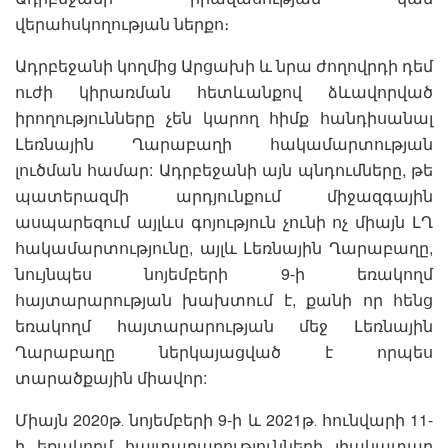
վերահսկողության ներքո։
Ադրբեջանի կողմից Արցախի և նրա ժողովրդի դեմ
ուժի կիրառման հետևանքով ձևավորված
իրողությունները չեն կարող հիմք հանդիսանալ
Լեռնային Ղարաբաղի հակամարտության
լուծման համար: Ադրբեջանի այն պնդումները, թե
պատերազմի արդյունքում միջազգային
ասպարեզում այլևս գոյություն չունի ոչ միայն ԼՂ
հակամարտությունը, այլև Լեռնային Ղարաբաղը,
նույնպես նոյեմբերի 9-ի եռակողմ
հայտարարության խախտում է, քանի որ հենց
եռակողմ հայտարարության մեջ Լեռնային
Ղարաբաղը ներկայացված է որպես
տարածքային միավոր:
Միայն 2020թ․ նոյեմբերի 9-ի և 2021թ․ հունվարի 11-
ի եռակողմ հայտարարությունների լիակատար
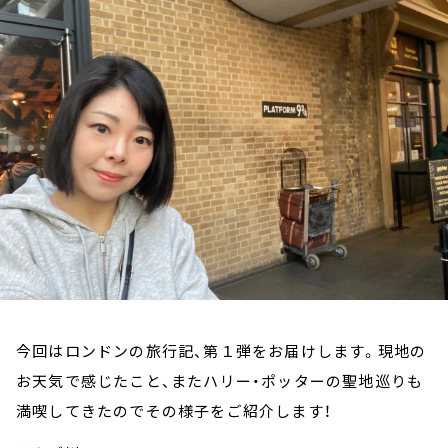
お知らせ
イベント・グッズ
YouTube
会社情報
今回はロンドンの旅行記、第１弾をお届けします。現地の
お天気で感じたこと、またハリー・ポッターの聖地巡りも
満喫してきたのでその様子をご紹介します！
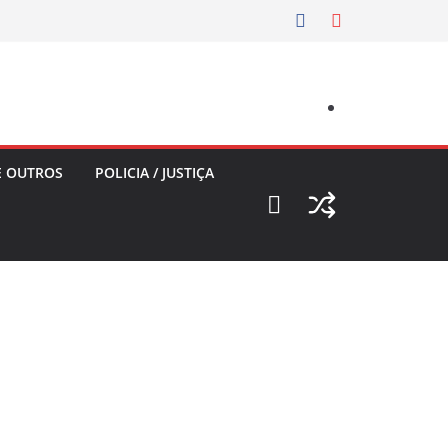
E OUTROS
POLICIA / JUSTIÇA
* * *
ACTION ITEM
Copy each line of the listing above that contains the word "Լեռնային".

REPLY TO THE TASK
Լեռնային Ղարաբաղի հակամարտության
հակամարտությունը, այլև Լեռնային Ղարաբաղը,
եռակողմ հայտարարության մեջ Լեռնային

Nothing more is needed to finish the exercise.